The Australian Team Enter The Ashes Campaign with Transition Suddenly Forced Upon an Older Team
The Ashes could provide a reason to cheer, but this series will also see the Australian team host more birthday parties than an arcade in the nineties. New boy Jake Weatherald celebrated his 31st a day before the team was named. Nathan Lyon celebrates 38 the day before the Perth Test. Beau Webster turns 32 just before Brisbane, Usman Khawaja will be 39 on day two in Adelaide, Josh Hazlewood turns 35 on the final day in Sydney, and Mitchell Starc will be 36 by the time January is over.
Ageing Squad Fascination Grows
For two or three years there has been mounting fascination with the age of this side and particularly the bowling unit. It is rare to have nearly all player near a Test side being over 30, aside from novelty-sized mascot Cameron Green and occasional visitor Sam Konstas. But it didn’t logically follow that older age was a disadvantage: a Test team featuring a four-bowler lineup with 1,568 wickets between them is scarcely a weakness, and it makes sense that all of those bowlers are deep into their professional lives.

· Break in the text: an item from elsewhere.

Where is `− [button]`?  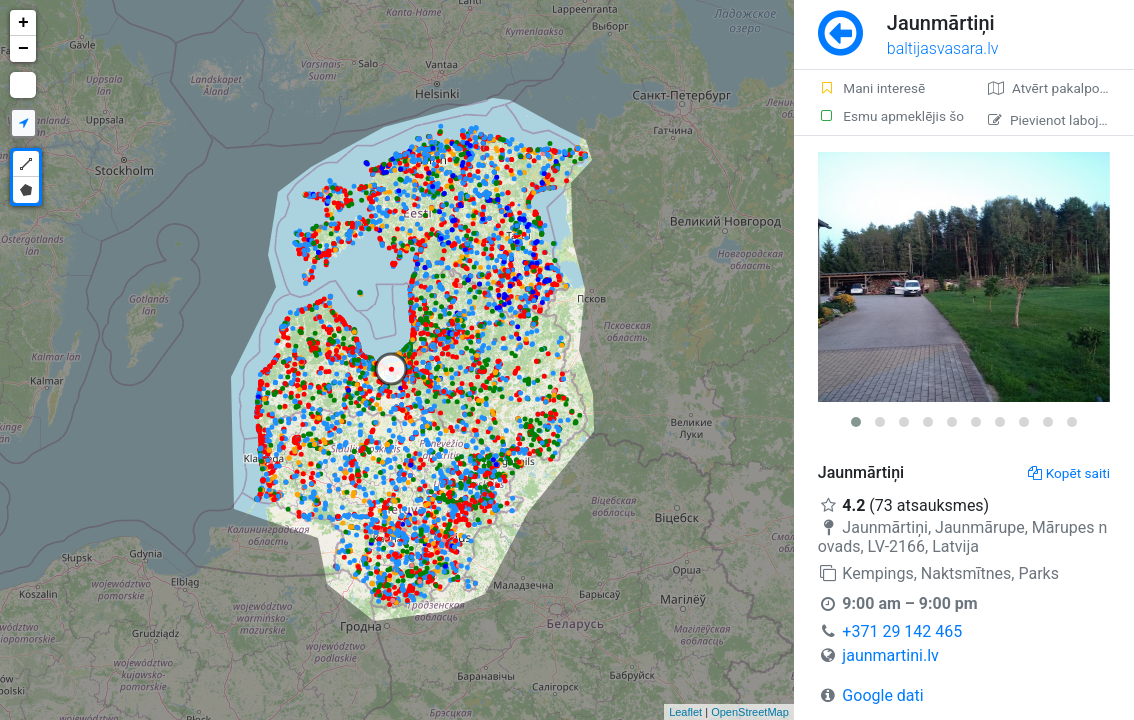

I've never felt this sure at the beginning of an away Ashes series | a former player
Perhaps what most amplified the talking point is that the backup bowlers over that period, Scott Boland and Michael Neser, are also deep into their thirties. Emerging pacemen have briefly joined teams – Lance Morris, Jhye Richardson – before vanishing for years with injuries, meaning there has been no clear line of succession.
Transition Forced by Injuries
So far, that hasn’t mattered, as the Big Four plus Boland have kept on performing. Any side knows that having a batch of same-generation players might mean a batch of similarly-timed retirements, but so far transition has remained hypothetical: a process that would indeed be coming round the mountain when she comes, but one that hadn’t yet steamed into view.
Now, abruptly, transition is upon them, imposed on this Aussie team in the space of a short period. The back injury to Pat Cummins was greeted with equanimity: he would probably only sit out the opening match, was the Cricket Australia view, and as the first-change bowler behind Starc and Hazlewood, he could comfortably be replaced by Boland.
But now that Hazlewood has been sidelined with a hamstring injury, the balance experiences a much more significant change with two players absent rather than one. Cummins and Hazlewood as the two accurate right-arm bowlers give the balance and control that allows Starc’s left-arm speed and movement to be used more as a weapon of attack. Losing both of them means a major adjustment in the composition of the team. Boland taking the new ball is nothing new in his domestic career, but he has been so successful in Tests coming on after seven to eight overs of early pressure. Now he’ll probably have to be the opening bowler.
Newcomer Confronts Pressure
Behind him will come Brendan Doggett, who at 31 years old himself isn't an intimidated youngster, but he might become an overawed 31-year-old. A packed stadium, partly English, for the first Test of a deliriously anticipated Ashes series will not make for an easy debut, no matter how many media stories describe him as laid-back. He could be wheeled onto the ground on a sun lounger and still be nervous.
Register to The Spin
Who knows, it might all go smoothly for this new attack. It might not work out. What is notable is how quickly Australia have transitioned from the surety of Starc, Lyon, Cummins, Hazlewood to the uncertainty of Starc, Lyon, and others. It's unclear what further injuries the first Test may cause. Who knows whether Cummins will be fit for Brisbane, and able to continue after Brisbane, given how complicated stress fractures can be. Who knows how long Hazlewood might be out, with a track record of going down early in series and a pattern of minor injuries turning into longer layoffs.
Future Unclear
The back half of the contest may witness the primary four bowlers reunited and all performing well. Or it might see transition setting in much sooner than the long-term aim of 2027 in England. Not through Neser, who is seemingly next in line and could be a great pink-ball Brisbane choice, but after that with choices unclear. Sean Abbott was in the original team, though he’s now also injured and has not yet played a Test match. Richardson has just had his injury-prone arm repaired, and this format is no place for gradually starting one’s work. After them lies the true uncertainty, and throughout it opportunity for the visiting team. You can hear that train a-coming, coming around the bend, and England hasn't seen the success since they don’t know when.